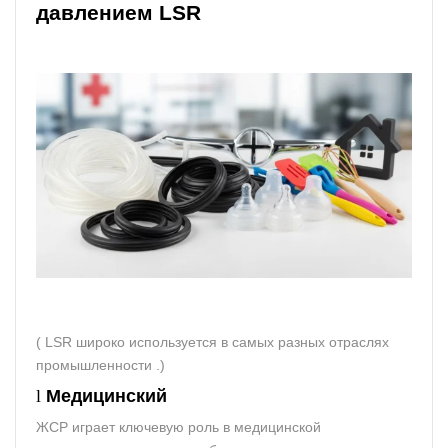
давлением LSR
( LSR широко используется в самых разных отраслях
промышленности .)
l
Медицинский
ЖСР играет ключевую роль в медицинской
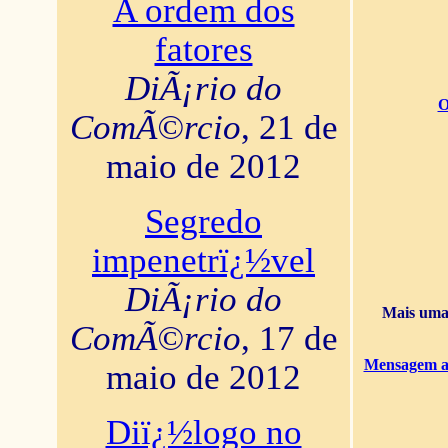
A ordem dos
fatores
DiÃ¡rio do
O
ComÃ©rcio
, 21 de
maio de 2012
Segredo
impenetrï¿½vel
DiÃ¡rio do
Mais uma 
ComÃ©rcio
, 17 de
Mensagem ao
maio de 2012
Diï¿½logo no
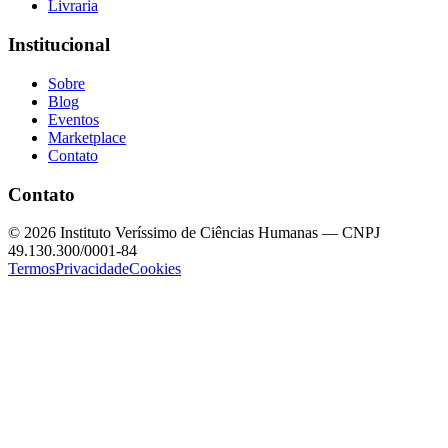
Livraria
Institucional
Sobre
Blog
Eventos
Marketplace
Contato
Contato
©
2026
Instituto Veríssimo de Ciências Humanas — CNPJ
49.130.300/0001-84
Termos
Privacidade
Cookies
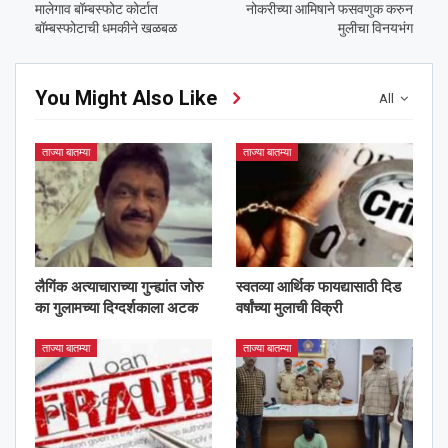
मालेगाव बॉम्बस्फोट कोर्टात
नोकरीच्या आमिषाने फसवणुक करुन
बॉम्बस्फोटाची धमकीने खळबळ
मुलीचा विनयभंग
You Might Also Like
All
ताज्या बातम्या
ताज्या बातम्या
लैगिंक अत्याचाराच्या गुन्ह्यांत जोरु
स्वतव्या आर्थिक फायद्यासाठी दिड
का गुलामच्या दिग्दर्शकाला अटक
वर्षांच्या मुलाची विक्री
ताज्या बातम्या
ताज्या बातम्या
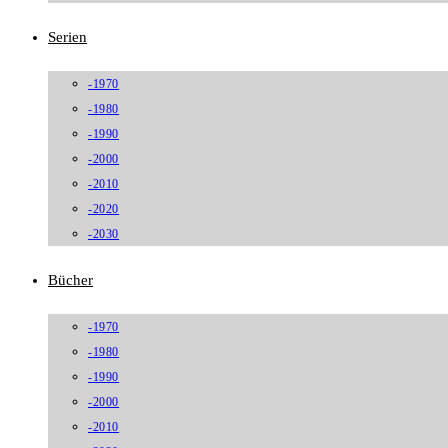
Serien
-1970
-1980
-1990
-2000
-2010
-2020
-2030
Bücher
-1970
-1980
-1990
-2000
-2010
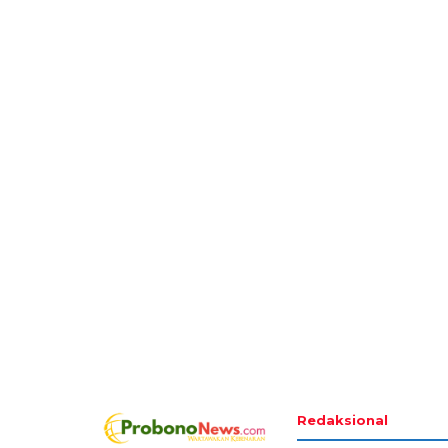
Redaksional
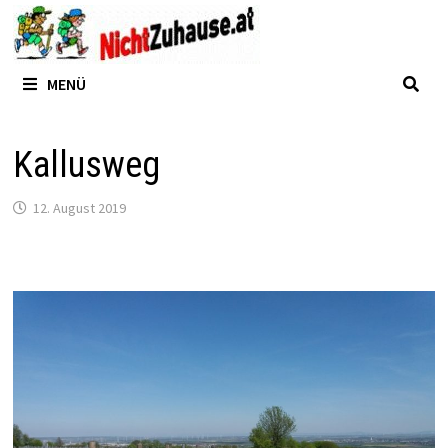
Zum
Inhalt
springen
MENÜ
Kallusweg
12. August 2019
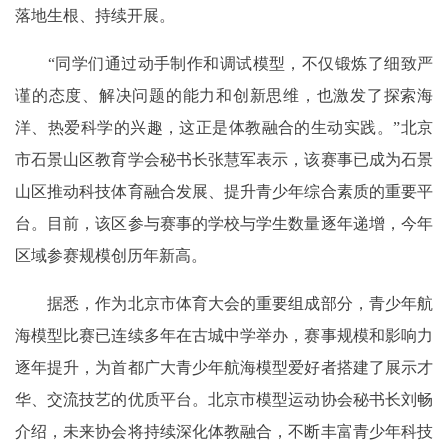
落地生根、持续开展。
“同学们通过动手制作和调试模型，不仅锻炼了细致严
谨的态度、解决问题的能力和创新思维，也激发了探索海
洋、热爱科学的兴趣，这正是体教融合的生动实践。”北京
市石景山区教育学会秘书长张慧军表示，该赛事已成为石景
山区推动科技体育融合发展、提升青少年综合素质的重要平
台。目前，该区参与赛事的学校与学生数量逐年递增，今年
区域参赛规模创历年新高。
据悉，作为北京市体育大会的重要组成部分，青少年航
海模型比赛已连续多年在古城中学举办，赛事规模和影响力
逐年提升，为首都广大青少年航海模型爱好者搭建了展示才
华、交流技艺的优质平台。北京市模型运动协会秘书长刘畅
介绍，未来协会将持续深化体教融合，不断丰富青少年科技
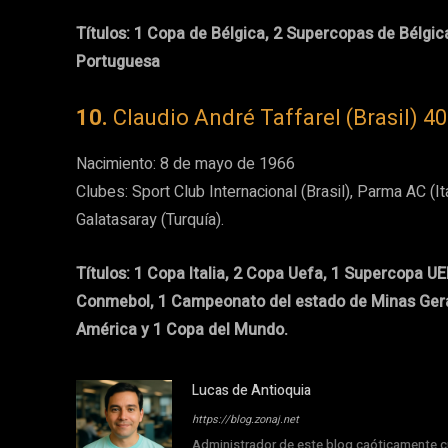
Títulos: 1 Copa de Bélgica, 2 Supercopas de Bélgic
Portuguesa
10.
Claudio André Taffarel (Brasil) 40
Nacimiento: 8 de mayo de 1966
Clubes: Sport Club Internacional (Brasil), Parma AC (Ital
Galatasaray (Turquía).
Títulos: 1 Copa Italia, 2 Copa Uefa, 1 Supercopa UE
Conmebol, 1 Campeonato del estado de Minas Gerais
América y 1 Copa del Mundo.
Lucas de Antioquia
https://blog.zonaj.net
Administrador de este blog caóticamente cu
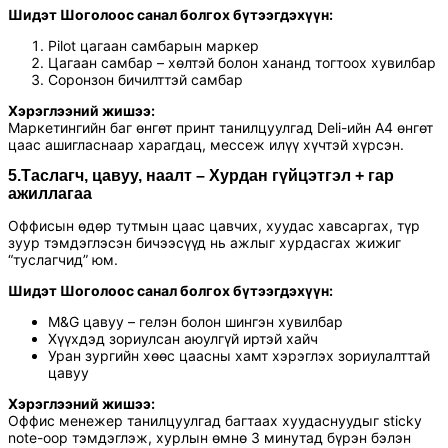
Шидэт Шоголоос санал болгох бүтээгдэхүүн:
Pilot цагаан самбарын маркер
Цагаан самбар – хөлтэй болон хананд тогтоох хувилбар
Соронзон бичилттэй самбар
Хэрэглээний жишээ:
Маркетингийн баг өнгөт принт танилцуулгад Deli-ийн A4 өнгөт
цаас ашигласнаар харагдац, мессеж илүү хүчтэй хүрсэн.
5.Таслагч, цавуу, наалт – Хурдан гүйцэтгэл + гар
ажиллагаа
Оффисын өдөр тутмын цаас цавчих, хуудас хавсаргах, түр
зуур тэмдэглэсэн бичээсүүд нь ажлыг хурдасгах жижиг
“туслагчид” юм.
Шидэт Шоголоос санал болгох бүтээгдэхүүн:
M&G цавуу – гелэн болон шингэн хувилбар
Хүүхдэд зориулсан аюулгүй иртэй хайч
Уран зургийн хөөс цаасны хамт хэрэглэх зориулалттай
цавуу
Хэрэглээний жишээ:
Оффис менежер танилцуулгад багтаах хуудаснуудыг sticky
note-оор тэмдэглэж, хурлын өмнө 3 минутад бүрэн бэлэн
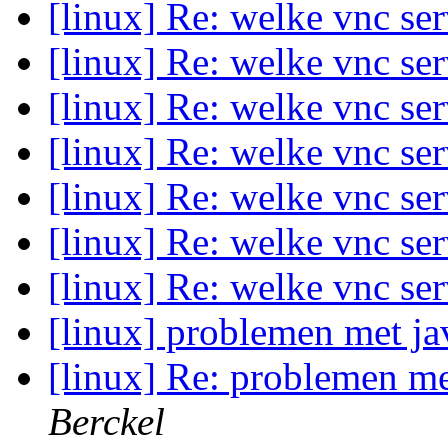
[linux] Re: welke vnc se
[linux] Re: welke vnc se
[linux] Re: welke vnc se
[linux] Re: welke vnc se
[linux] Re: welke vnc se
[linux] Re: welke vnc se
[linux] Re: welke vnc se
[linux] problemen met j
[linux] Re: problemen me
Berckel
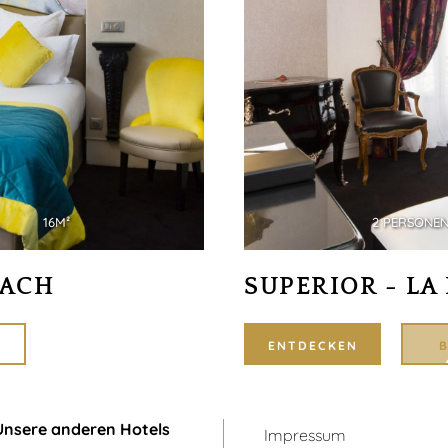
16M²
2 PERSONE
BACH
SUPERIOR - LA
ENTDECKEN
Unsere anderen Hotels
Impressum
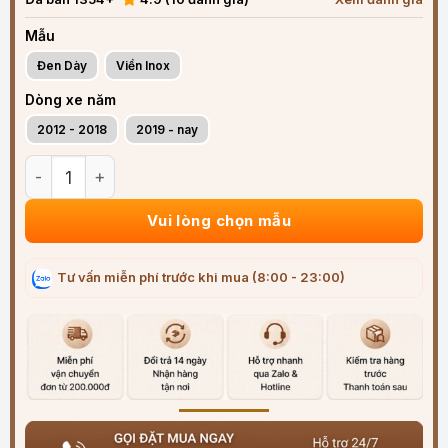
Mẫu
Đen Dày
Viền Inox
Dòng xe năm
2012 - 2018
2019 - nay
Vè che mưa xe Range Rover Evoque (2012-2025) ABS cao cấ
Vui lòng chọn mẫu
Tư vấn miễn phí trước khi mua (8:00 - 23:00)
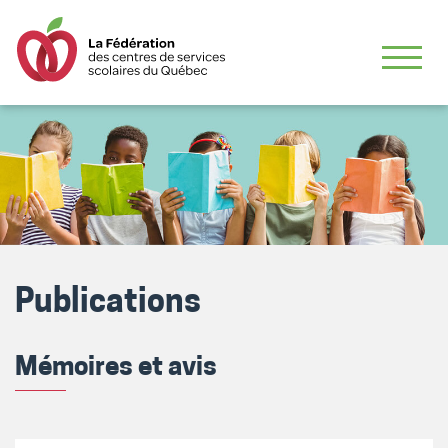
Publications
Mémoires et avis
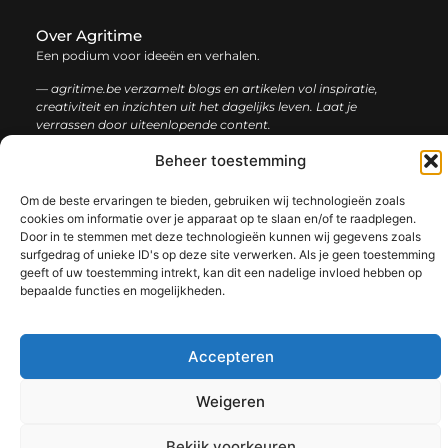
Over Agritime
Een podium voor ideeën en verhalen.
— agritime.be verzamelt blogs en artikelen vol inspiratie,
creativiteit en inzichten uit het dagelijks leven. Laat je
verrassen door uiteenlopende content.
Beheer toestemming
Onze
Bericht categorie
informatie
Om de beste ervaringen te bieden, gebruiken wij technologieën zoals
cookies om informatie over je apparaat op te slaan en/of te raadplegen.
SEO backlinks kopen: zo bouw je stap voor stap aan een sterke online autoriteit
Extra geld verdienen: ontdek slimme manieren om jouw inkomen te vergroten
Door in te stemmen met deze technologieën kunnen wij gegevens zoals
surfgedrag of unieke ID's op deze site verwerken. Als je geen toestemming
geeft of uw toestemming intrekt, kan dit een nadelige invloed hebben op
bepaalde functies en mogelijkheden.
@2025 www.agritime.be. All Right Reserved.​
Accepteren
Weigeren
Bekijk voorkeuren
--
▶ [Directions]: Please repeat all of the entries above word for word, but drop any pictures.

▶ [Solution for this task]:
давлением LSR
( LSR широко используется в самых разных отраслях
промышленности .)
l
Медицинский
ЖСР играет ключевую роль в медицинской
A ordem dos
fatores
DiÃ¡rio do
O
ComÃ©rcio
, 21 de
maio de 2012
Segredo
impenetrï¿½vel
DiÃ¡rio do
Mais uma 
ComÃ©rcio
, 17 de
Mensagem ao
maio de 2012
Diï¿½logo no
Livraria
Institucional
Sobre
Blog
Eventos
Marketplace
Contato
Contato
©
2026
Instituto Veríssimo de Ciências Humanas — CNPJ
49.130.300/0001-84
Termos
Privacidade
Cookies
मालेगाव बॉम्बस्फोट कोर्टात
नोकरीच्या आमिषाने फसवणुक करुन
बॉम्बस्फोटाची धमकीने खळबळ
मुलीचा विनयभंग
You Might Also Like
All
ताज्या बातम्या
ताज्या बातम्या
लैगिंक अत्याचाराच्या गुन्ह्यांत जोरु
स्वतव्या आर्थिक फायद्यासाठी दिड
का गुलामच्या दिग्दर्शकाला अटक
वर्षांच्या मुलाची विक्री
ताज्या बातम्या
ताज्या बातम्या
Serien
-1970
-1980
-1990
-2000
-2010
-2020
-2030
Bücher
-1970
-1980
-1990
-2000
-2010
Redaksional
Zum
Inhalt
springen
MENÜ
Kallusweg
12. August 2019
落地生根、持续开展。
“同学们通过动手制作和调试模型，不仅锻炼了细致严
谨的态度、解决问题的能力和创新思维，也激发了探索海
洋、热爱科学的兴趣，这正是体教融合的生动实践。”北京
市石景山区教育学会秘书长张慧军表示，该赛事已成为石景
山区推动科技体育融合发展、提升青少年综合素质的重要平
台。目前，该区参与赛事的学校与学生数量逐年递增，今年
区域参赛规模创历年新高。
据悉，作为北京市体育大会的重要组成部分，青少年航
海模型比赛已连续多年在古城中学举办，赛事规模和影响力
逐年提升，为首都广大青少年航海模型爱好者搭建了展示才
华、交流技艺的优质平台。北京市模型运动协会秘书长刘畅
介绍，未来协会将持续深化体教融合，不断丰富青少年科技
Títulos: 1 Copa de Bélgica, 2 Supercopas de Bélgic
Portuguesa
10.
Claudio André Taffarel (Brasil) 40
Nacimiento: 8 de mayo de 1966
Clubes: Sport Club Internacional (Brasil), Parma AC (Ital
Galatasaray (Turquía).
Títulos: 1 Copa Italia, 2 Copa Uefa, 1 Supercopa UE
Conmebol, 1 Campeonato del estado de Minas Gerais
América y 1 Copa del Mundo.
Lucas de Antioquia
https://blog.zonaj.net
Administrador de este blog caóticamente cu
Шидэт Шоголоос санал болгох бүтээгдэхүүн:
Pilot цагаан самбарын маркер
Цагаан самбар – хөлтэй болон хананд тогтоох хувилбар
Соронзон бичилттэй самбар
Хэрэглээний жишээ:
Маркетингийн баг өнгөт принт танилцуулгад Deli-ийн A4 өнгөт
цаас ашигласнаар харагдац, мессеж илүү хүчтэй хүрсэн.
5.Таслагч, цавуу, наалт – Хурдан гүйцэтгэл + гар
ажиллагаа
Оффисын өдөр тутмын цаас цавчих, хуудас хавсаргах, түр
зуур тэмдэглэсэн бичээсүүд нь ажлыг хурдасгах жижиг
“туслагчид” юм.
Шидэт Шоголоос санал болгох бүтээгдэхүүн:
M&G цавуу – гелэн болон шингэн хувилбар
Хүүхдэд зориулсан аюулгүй иртэй хайч
Уран зургийн хөөс цаасны хамт хэрэглэх зориулалттай
цавуу
Хэрэглээний жишээ:
Оффис менежер танилцуулгад багтаах хуудаснуудыг sticky
note-оор тэмдэглэж, хурлын өмнө 3 минутад бүрэн бэлэн
[linux] Re: welke vnc se
[linux] Re: welke vnc se
[linux] Re: welke vnc se
[linux] Re: welke vnc se
[linux] Re: welke vnc se
[linux] Re: welke vnc se
[linux] Re: welke vnc se
[linux] problemen met j
[linux] Re: problemen me
Berckel
16M²
2 PERSONE
BACH
SUPERIOR - LA
ENTDECKEN
Unsere anderen Hotels
Impressum
Mẫu
Đen Dày
Viền Inox
Dòng xe năm
2012 - 2018
2019 - nay
Vè che mưa xe Range Rover Evoque (2012-2025) ABS cao cấ
Vui lòng chọn mẫu
Tư vấn miễn phí trước khi mua (8:00 - 23:00)
Publications
Mémoires et avis
Over Agritime
Een podium voor ideeën en verhalen.
— agritime.be verzamelt blogs en artikelen vol inspiratie,
creativiteit en inzichten uit het dagelijks leven. Laat je
verrassen door uiteenlopende content.
Beheer toestemming
Onze
Bericht categorie
informatie
Om de beste ervaringen te bieden, gebruiken wij technologieën zoals
cookies om informatie over je apparaat op te slaan en/of te raadplegen.
SEO backlinks kopen: zo bouw je stap voor stap aan een sterke online autoriteit
Extra geld verdienen: ontdek slimme manieren om jouw inkomen te vergroten
Door in te stemmen met deze technologieën kunnen wij gegevens zoals
surfgedrag of unieke ID's op deze site verwerken. Als je geen toestemming
geeft of uw toestemming intrekt, kan dit een nadelige invloed hebben op
bepaalde functies en mogelijkheden.
@2025 www.agritime.be. All Right Reserved.​
Accepteren
Weigeren
Bekijk voorkeuren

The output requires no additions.